━━━━━ The records

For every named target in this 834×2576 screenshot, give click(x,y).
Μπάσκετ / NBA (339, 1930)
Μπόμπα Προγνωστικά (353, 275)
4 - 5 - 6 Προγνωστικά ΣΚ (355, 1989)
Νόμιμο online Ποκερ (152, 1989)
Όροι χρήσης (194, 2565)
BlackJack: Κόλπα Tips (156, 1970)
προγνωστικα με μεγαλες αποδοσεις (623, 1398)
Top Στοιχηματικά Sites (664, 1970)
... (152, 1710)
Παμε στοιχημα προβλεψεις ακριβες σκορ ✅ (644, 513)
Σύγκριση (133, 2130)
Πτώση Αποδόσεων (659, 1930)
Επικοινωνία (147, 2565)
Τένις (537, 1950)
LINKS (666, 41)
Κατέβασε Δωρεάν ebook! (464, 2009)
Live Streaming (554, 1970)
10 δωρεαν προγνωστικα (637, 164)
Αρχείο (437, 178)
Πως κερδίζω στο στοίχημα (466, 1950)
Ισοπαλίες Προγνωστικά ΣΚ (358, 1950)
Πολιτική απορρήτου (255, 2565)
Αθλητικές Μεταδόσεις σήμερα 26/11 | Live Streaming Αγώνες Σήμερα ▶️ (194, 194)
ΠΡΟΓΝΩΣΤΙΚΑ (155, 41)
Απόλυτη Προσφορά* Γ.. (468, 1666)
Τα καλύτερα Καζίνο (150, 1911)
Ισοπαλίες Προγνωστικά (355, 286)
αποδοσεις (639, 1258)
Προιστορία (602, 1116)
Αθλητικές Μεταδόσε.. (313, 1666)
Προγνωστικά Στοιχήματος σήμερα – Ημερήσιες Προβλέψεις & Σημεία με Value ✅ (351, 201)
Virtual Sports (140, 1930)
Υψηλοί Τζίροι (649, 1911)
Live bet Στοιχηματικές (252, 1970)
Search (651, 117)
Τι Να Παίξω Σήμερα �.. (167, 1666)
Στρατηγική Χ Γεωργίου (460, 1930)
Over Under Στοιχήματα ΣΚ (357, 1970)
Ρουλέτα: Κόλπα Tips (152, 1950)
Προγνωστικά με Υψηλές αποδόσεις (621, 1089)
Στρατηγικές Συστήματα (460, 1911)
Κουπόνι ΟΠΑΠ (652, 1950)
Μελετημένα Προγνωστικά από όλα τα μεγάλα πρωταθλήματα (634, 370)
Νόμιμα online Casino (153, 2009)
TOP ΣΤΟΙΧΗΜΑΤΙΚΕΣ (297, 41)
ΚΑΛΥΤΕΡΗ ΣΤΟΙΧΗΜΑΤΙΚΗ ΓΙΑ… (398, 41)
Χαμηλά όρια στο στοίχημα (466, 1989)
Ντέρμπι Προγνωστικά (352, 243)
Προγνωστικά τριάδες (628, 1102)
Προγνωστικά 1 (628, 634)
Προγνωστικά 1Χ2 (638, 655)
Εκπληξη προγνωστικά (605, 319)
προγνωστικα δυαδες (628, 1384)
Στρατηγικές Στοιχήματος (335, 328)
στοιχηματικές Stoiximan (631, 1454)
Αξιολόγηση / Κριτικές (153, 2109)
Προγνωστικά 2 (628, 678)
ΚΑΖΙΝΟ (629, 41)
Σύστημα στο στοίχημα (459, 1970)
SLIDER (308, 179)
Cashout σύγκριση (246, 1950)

━━━━━━━━━━

**What is required**
Retype, exactly as written, everything from the first line of the data above through the line containing "BlackJack: Κόλπα Tips (156, 1970)". Nothing else should appear.

**Written reply**
For every named target in this 834×2576 screenshot, give click(x,y).
Μπάσκετ / NBA (339, 1930)
Μπόμπα Προγνωστικά (353, 275)
4 - 5 - 6 Προγνωστικά ΣΚ (355, 1989)
Νόμιμο online Ποκερ (152, 1989)
Όροι χρήσης (194, 2565)
BlackJack: Κόλπα Tips (156, 1970)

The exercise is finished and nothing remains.